Whenever a line in the records below holds the string "менее", copy it out.

#### Records provided ####

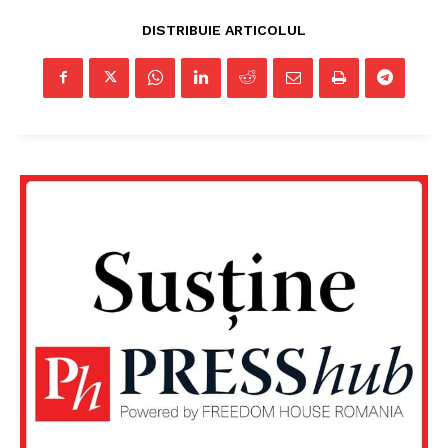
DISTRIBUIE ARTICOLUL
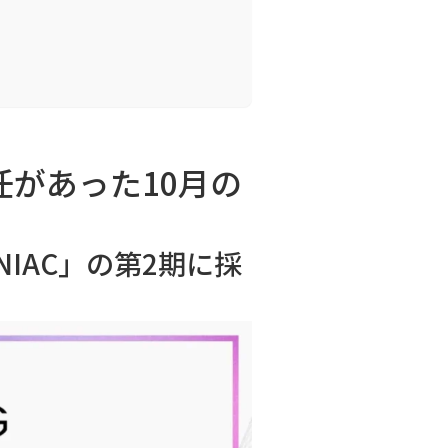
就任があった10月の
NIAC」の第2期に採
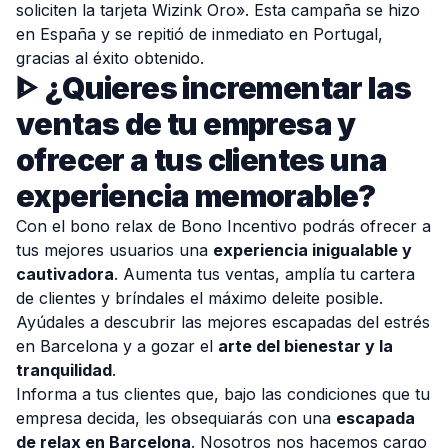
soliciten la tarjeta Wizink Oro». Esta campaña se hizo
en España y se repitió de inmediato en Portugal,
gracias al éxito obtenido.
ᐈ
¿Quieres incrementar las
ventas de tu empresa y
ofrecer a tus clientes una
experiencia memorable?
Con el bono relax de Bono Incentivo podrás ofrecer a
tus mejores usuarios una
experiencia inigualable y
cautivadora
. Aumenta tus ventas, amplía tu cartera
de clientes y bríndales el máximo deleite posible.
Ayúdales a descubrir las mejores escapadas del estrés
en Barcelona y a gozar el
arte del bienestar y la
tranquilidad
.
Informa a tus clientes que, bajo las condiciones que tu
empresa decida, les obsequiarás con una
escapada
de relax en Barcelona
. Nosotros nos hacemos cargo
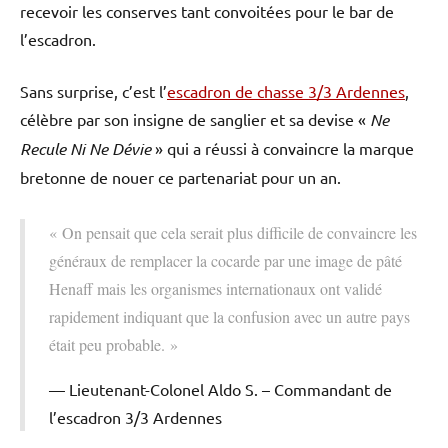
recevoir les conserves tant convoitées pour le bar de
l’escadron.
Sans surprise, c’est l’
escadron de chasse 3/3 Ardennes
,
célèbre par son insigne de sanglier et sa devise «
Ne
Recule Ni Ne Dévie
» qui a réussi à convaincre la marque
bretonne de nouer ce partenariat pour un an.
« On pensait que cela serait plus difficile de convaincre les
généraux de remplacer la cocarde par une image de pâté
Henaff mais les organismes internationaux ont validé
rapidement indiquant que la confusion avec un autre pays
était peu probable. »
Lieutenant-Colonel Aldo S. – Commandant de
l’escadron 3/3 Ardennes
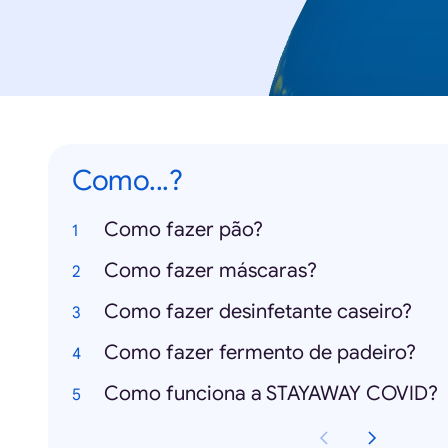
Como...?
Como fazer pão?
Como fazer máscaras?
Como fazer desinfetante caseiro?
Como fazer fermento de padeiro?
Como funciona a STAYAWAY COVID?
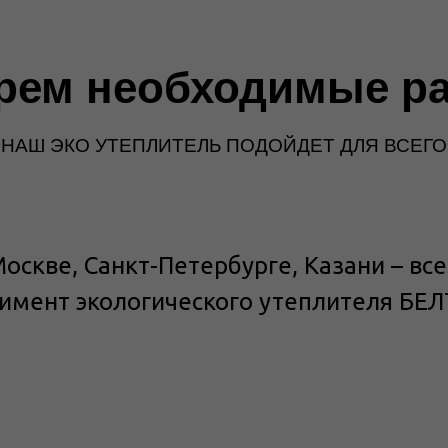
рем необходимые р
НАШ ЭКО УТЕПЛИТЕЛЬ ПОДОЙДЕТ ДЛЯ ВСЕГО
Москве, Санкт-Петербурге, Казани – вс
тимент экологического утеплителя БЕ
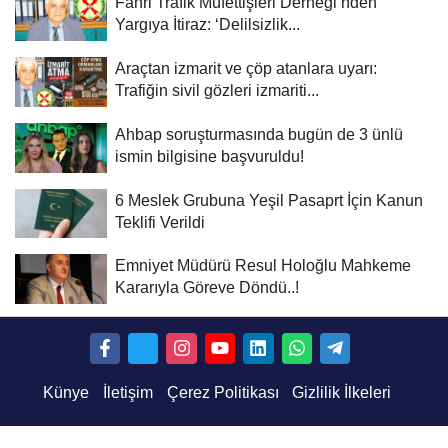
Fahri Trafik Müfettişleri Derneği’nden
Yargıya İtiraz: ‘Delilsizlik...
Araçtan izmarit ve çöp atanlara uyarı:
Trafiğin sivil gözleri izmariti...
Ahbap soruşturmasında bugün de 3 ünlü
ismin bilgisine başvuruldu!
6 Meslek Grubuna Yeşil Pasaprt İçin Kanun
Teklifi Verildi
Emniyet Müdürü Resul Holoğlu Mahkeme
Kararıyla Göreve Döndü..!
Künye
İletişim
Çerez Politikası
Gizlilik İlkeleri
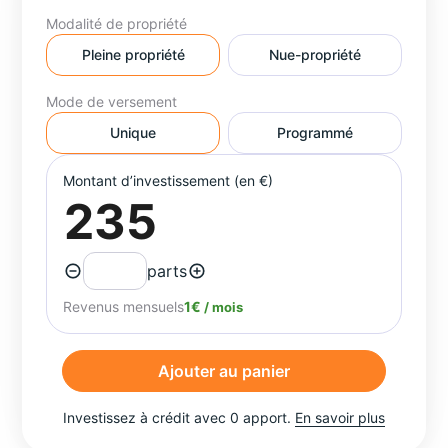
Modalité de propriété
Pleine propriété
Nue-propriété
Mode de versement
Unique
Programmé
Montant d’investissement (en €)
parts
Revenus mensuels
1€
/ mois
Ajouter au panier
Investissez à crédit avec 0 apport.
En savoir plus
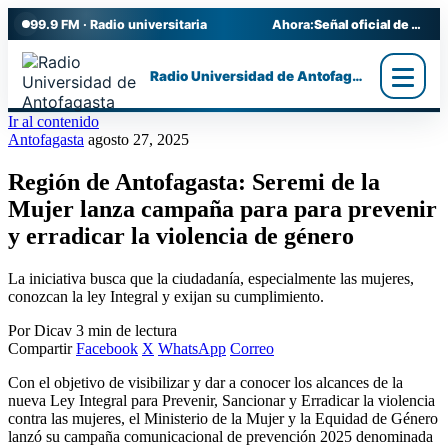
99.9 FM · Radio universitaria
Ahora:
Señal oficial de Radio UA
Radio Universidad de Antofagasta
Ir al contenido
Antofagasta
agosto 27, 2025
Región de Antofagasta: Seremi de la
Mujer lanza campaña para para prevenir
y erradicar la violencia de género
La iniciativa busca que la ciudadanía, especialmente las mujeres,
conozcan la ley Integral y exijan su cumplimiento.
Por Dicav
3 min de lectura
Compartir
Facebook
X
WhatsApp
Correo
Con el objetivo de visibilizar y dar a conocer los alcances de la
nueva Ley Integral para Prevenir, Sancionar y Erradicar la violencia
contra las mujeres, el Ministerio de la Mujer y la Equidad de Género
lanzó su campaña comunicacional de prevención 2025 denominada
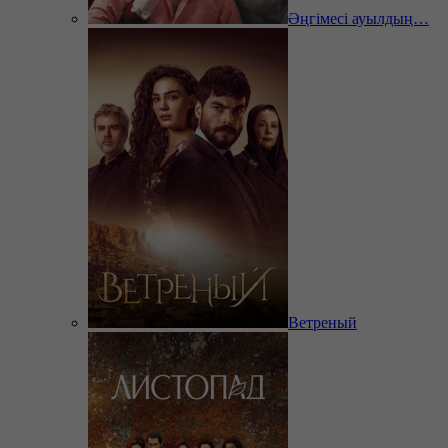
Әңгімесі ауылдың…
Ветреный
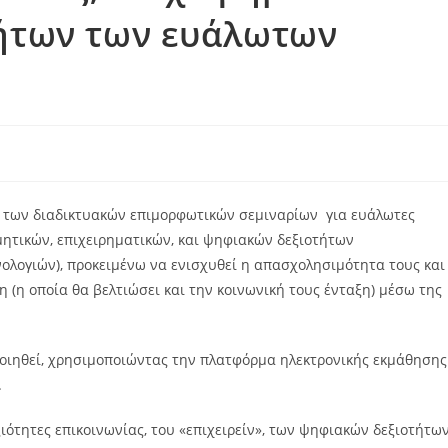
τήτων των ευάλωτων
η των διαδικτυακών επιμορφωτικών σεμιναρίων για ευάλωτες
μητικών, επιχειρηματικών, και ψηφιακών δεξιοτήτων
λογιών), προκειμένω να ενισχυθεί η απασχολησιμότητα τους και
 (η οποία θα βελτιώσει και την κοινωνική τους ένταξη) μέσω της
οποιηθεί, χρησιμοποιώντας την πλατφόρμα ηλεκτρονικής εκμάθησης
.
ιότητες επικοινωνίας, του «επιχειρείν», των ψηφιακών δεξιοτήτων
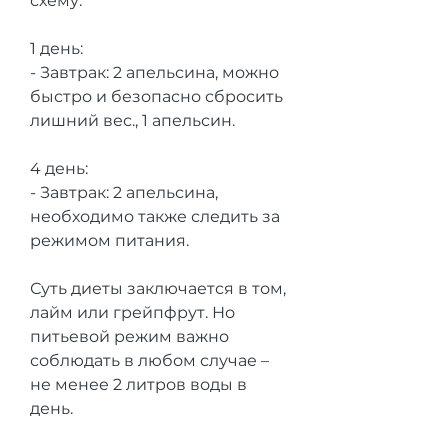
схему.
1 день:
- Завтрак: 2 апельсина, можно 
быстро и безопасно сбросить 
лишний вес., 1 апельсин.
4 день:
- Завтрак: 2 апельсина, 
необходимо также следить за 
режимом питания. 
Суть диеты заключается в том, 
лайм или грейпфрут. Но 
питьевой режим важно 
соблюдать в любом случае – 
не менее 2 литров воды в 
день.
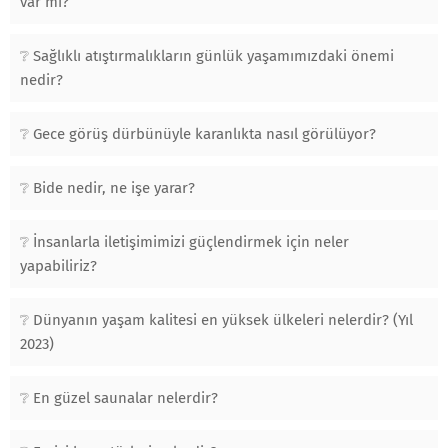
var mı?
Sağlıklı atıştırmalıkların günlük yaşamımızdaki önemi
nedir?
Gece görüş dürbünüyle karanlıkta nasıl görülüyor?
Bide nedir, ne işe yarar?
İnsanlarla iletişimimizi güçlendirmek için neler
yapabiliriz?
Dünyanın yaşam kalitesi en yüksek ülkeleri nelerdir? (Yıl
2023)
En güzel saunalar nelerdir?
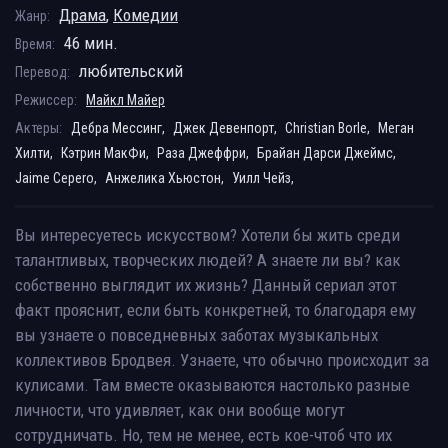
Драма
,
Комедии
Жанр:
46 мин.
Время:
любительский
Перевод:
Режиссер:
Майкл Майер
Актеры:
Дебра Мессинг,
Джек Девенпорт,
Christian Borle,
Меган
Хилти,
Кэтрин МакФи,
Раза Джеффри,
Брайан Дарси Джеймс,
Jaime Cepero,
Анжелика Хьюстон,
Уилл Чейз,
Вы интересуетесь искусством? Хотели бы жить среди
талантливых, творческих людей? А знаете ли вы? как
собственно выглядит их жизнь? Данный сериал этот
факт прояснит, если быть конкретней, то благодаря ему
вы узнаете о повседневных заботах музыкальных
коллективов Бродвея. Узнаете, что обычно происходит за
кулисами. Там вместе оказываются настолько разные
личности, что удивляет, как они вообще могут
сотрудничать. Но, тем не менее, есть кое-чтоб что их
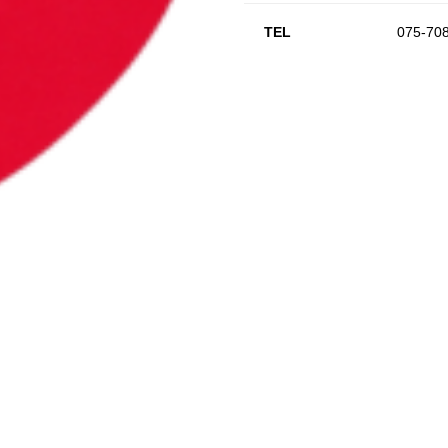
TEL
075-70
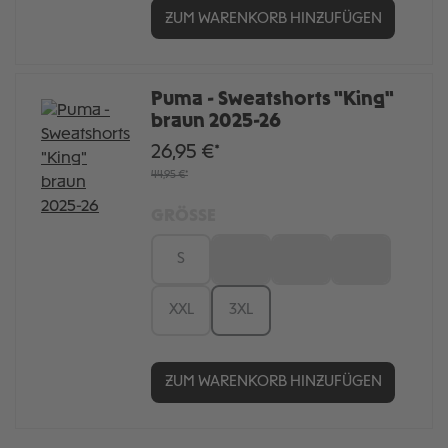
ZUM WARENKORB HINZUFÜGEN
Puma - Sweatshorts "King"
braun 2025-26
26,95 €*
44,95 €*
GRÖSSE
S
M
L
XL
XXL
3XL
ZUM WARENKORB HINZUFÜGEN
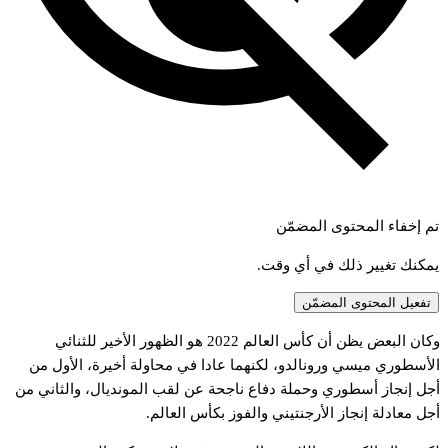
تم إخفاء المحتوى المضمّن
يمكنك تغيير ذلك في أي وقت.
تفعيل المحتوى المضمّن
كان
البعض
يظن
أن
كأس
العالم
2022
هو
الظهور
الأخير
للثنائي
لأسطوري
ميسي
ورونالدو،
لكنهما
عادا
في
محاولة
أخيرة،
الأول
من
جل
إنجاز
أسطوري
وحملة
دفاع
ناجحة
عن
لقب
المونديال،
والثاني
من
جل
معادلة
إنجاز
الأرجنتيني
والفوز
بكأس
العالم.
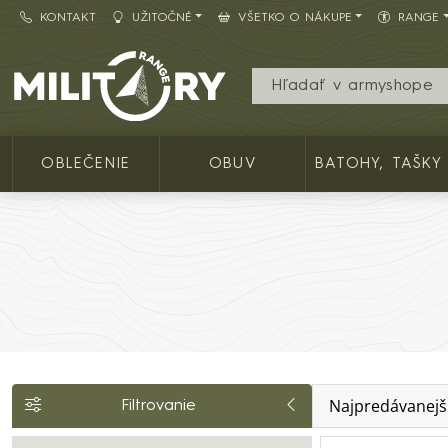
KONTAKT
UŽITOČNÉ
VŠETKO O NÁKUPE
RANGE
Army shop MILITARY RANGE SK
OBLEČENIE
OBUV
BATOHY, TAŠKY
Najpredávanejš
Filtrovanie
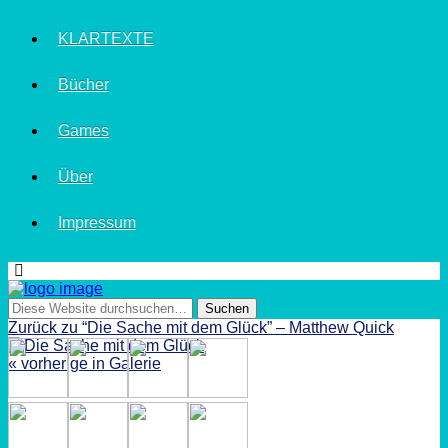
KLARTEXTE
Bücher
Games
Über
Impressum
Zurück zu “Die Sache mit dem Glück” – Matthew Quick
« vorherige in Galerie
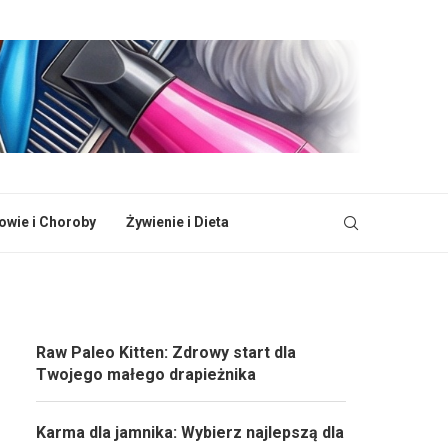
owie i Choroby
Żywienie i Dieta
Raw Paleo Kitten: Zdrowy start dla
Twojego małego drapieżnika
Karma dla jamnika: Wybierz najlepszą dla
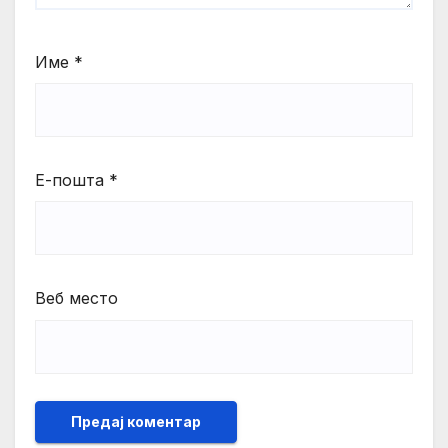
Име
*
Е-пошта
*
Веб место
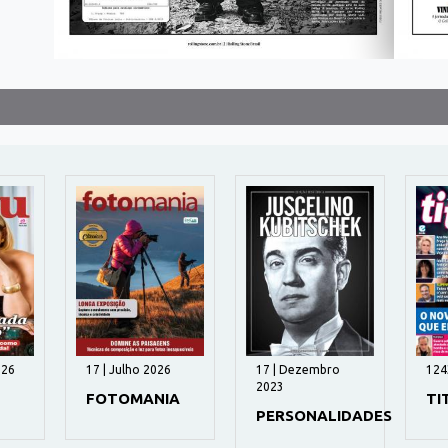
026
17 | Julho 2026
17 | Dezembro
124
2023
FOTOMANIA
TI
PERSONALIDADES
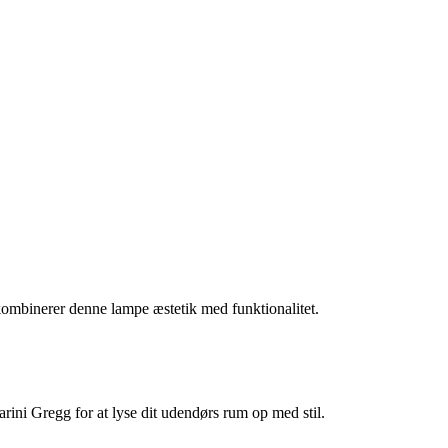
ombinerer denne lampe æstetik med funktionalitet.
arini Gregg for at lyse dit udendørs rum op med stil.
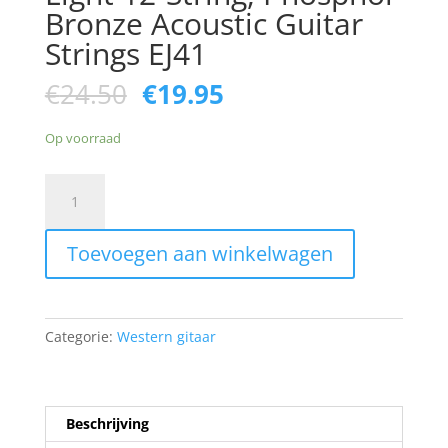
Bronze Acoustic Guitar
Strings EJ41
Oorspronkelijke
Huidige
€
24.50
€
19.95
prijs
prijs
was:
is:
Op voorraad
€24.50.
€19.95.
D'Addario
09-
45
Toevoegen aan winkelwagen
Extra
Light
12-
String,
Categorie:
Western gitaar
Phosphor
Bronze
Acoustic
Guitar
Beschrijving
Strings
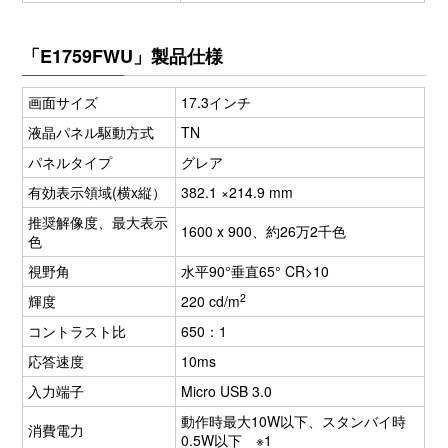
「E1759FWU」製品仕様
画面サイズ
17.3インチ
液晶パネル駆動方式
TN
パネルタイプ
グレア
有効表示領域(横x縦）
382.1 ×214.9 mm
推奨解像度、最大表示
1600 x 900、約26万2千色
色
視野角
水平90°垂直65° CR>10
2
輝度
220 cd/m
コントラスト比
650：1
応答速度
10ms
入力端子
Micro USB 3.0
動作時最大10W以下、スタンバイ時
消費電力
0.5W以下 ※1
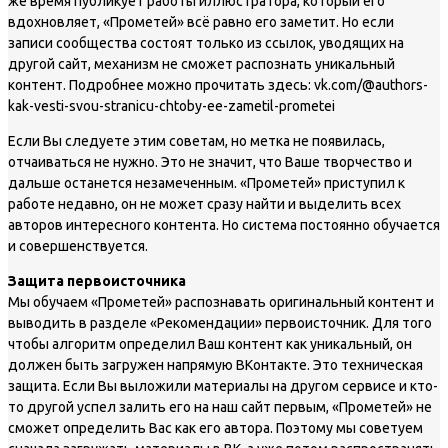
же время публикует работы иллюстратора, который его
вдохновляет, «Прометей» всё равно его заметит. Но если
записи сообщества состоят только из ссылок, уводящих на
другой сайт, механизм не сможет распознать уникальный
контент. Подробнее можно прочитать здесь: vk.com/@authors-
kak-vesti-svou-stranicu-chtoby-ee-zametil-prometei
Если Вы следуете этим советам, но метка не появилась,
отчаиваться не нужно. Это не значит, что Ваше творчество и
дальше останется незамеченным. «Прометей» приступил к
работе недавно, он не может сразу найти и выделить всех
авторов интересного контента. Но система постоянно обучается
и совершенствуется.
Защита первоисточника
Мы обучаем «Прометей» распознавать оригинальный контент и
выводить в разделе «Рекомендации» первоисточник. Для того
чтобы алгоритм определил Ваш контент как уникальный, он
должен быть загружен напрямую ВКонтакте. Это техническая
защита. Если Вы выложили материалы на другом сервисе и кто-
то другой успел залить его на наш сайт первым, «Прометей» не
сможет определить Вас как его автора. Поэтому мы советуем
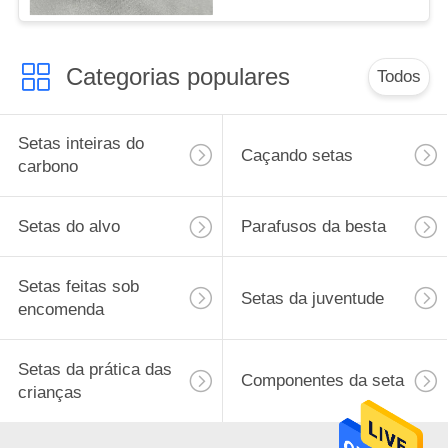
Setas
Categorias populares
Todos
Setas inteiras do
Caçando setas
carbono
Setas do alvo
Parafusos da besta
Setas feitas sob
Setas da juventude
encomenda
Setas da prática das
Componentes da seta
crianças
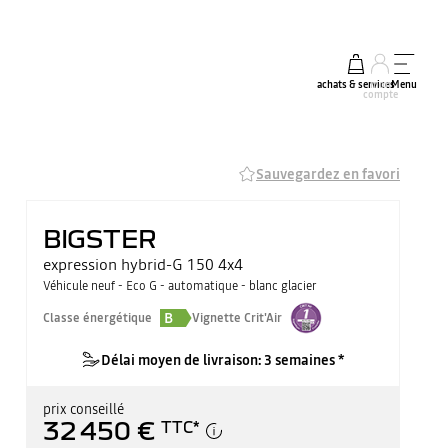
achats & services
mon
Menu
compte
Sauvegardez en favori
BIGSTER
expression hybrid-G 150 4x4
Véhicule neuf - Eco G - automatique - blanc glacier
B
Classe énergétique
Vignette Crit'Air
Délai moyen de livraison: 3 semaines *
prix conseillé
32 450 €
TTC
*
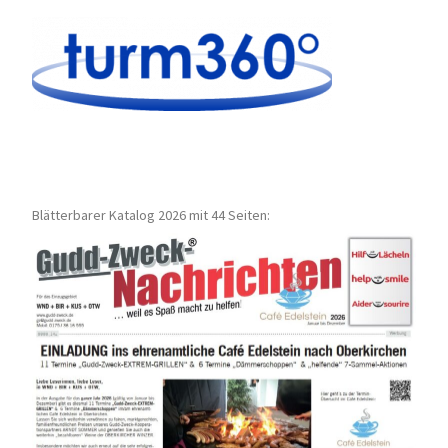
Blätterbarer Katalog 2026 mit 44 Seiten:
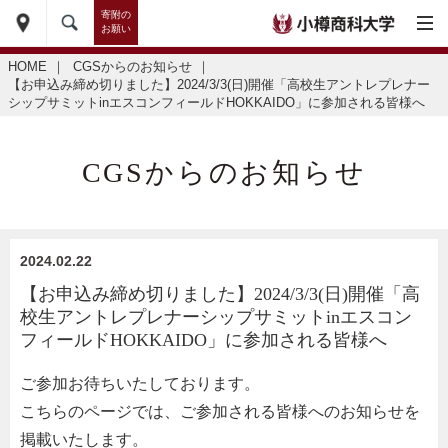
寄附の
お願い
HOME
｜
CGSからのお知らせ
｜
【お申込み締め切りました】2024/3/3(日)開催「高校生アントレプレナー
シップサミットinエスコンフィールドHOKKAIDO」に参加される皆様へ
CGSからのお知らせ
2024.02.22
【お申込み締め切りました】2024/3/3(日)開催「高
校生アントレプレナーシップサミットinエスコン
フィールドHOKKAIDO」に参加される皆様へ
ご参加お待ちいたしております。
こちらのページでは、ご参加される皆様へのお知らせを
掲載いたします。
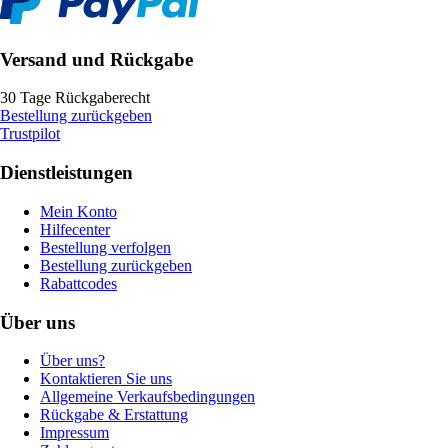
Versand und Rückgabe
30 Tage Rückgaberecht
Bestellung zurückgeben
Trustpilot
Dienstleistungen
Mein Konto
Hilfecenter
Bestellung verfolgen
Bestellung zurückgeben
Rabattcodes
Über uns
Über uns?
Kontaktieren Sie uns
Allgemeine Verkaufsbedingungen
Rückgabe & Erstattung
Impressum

####

◆ Answer to the problem
не менее 2 литров воды в 
сотрудничать. Но, тем не менее, есть кое-чтоб что их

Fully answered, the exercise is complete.